Vestibular schwannoma (VS) is a benign tumor originating from the Schwann cells of the vestibular nerve (DeLong et al., 2011). In 95% of the patients with VS, the condition occurs unilaterally, although in neurofibromatosis type 2 (NF2), it may be bilateral (Møller et al., 2015). Also, in schwannomatosis, characterized by the development of multiple schwannomas, unilateral VS can be seen in patients with an LZTR1 mutation (Gonzalvo et al., 2011). Most patients with VS present hearing loss, tinnitus, or dizziness. A large tumor can cause headache, facial paralysis, and other cranial neuropathies, in addition to death from brainstem compression (Foley et al., 2017). Treatment of VS includes microsurgery, stereotactic radiosurgery, and conservative treatment through wait and scan. But there remains a need for effective pharmaceutical therapies. We have been conducting research on various mechanisms for the inhibition of VS tumor growth (Kim et al., 2015, 2016, 2022; Lee et al., 2012).

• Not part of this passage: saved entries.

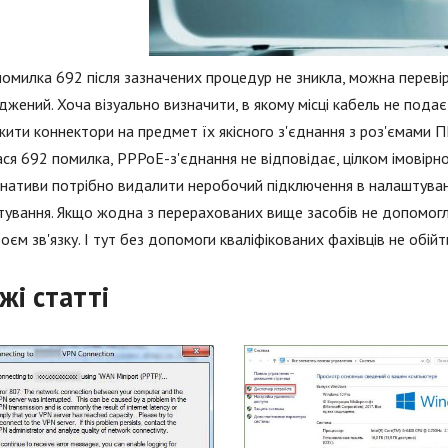
омилка 692 після зазначених процедур не зникла, можна переві
жений. Хоча візуально визначити, в якому місці кабель не пода
ити коннектори на предмет їх якісного з'єднання з роз'ємами ПК 
ася 692 помилка, PPPoE-з'єднання не відповідає, цілком імовірно
нативи потрібно видалити неробочий підключення в налаштуван
ування. Якщо жодна з перерахованих вище засобів не допомогло
оєм зв'язку. І тут без допомоги кваліфікованих фахівців не обійти
жі статті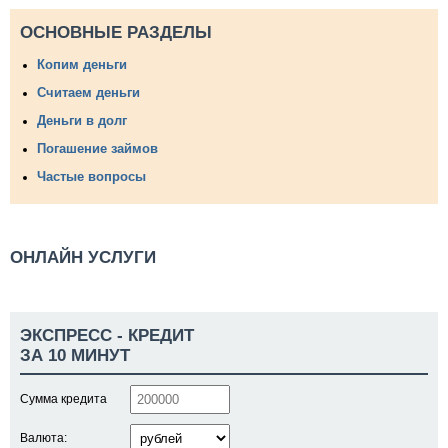
ОСНОВНЫЕ РАЗДЕЛЫ
Копим деньги
Считаем деньги
Деньги в долг
Погашение займов
Частые вопросы
ОНЛАЙН УСЛУГИ
ЭКСПРЕСС - КРЕДИТ
ЗА 10 МИНУТ
Сумма кредита
Валюта: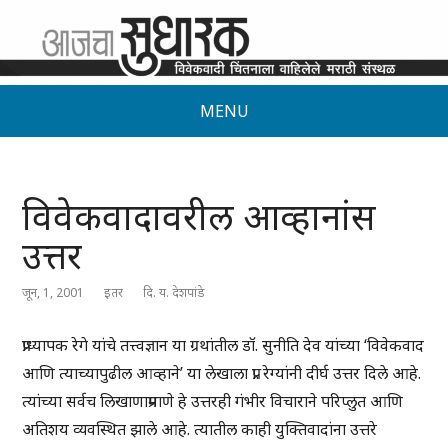
MENU
विवेकवादावरील आव्हानांस
उत्तर
जून, 1, 2001
इतर
दि. य. देशपांडे
प्राध्यापक रेगे यांचे तत्त्वज्ञान या ग्रथांतील डॉ. सुनीति देव यांच्या ‘विवेकवाद
आणि त्याच्यापुढील आव्हाने’ या लेखाला प्रा. रेग्यांनी दीर्घ उत्तर दिले आहे.
त्यांच्या सर्वच लिखाणाप्रमाणे हे उत्तरही गंभीर विचाराने परिप्लुत आणि
अतिशय व्यवस्थित झाले आहे. त्यातील काही युक्तिवादांना उत्तरे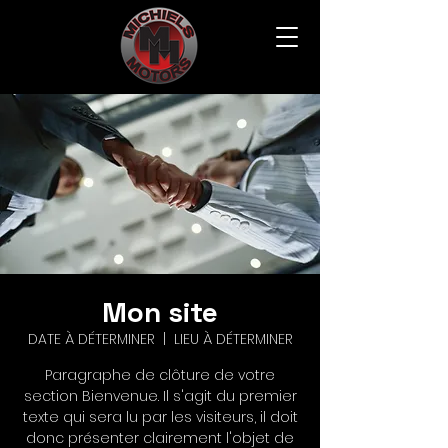
Mon site
DATE À DÉTERMINER
  |  
LIEU À DÉTERMINER
Paragraphe de clôture de votre
section Bienvenue. Il s'agit du premier
texte qui sera lu par les visiteurs, il doit
donc présenter clairement l'objet de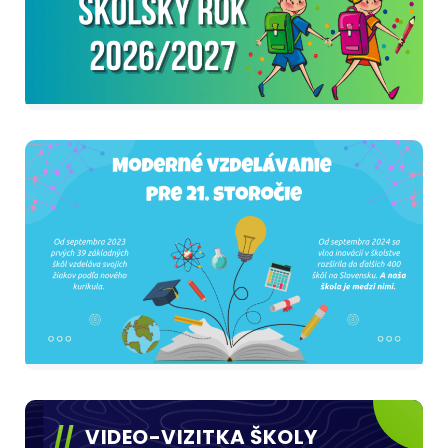
VIDEO-VIZITKA ŠKOLY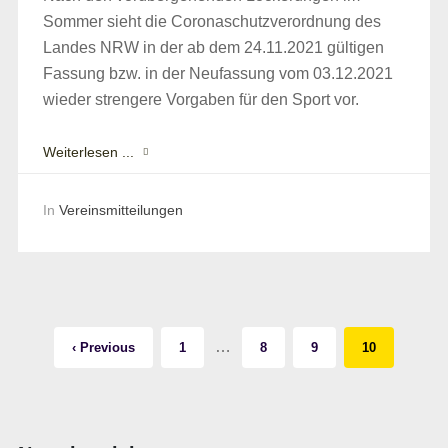
Sommer sieht die Coronaschutzverordnung des
Landes NRW in der ab dem 24.11.2021 gültigen
Fassung bzw. in der Neufassung vom 03.12.2021
wieder strengere Vorgaben für den Sport vor.
Weiterlesen ...
In
Vereinsmitteilungen
…
‹ Previous
1
8
9
10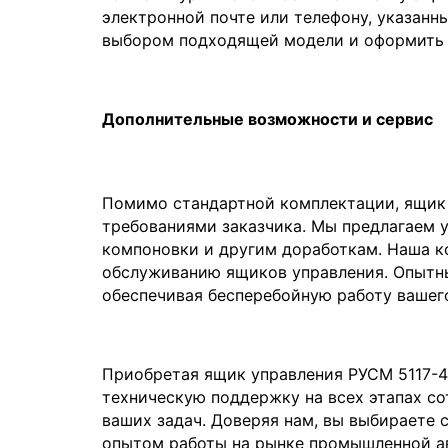
электронной почте или телефону, указанн
выбором подходящей модели и оформить з
Дополнительные возможности и сервис
Помимо стандартной комплектации, ящик 
требованиями заказчика. Мы предлагаем 
компоновки и другим доработкам. Наша к
обслуживанию ящиков управления. Опытны
обеспечивая бесперебойную работу вашег
Приобретая ящик управления РУСМ 5117-44
техническую поддержку на всех этапах с
ваших задач. Доверяя нам, вы выбираете 
опытом работы на рынке промышленной а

Programed cell death 1 (PD-1) is a receptor expressed on the surface of T cells, which regulates the activation of T cells. This receptor interacts with PD-1-ligand 1 (PD-L1). This binding suppresses T-cell migration, proliferation, and secretion of cytotoxic mediators and restricts tumor cell killing (Akinleye & Rasool, 2019). Inhibitors of PD-1 and PD-L1 disrupt PD-1/PD-L1 axis, thereby reversing T-cell suppression and enhancing endogenous antitumor immunity to unleash long-term antitumor responses for patients with a wide range of cancers (Paterson et al., 2011). The expression of PD-L1 in the tumor microenvironment is often associated with tumor-infiltrating lymphocytes (TILs), among which CD8-positive (CD8+) TILs may be the most potent (Zhou et al., 2018). Many clinical trials are being conducted to determine the therapeutic potential of PD-L1 inhibitors in various tumors, either alone or in combination with other therapies (Balar & Weber, 2017; Wang et al., 2018).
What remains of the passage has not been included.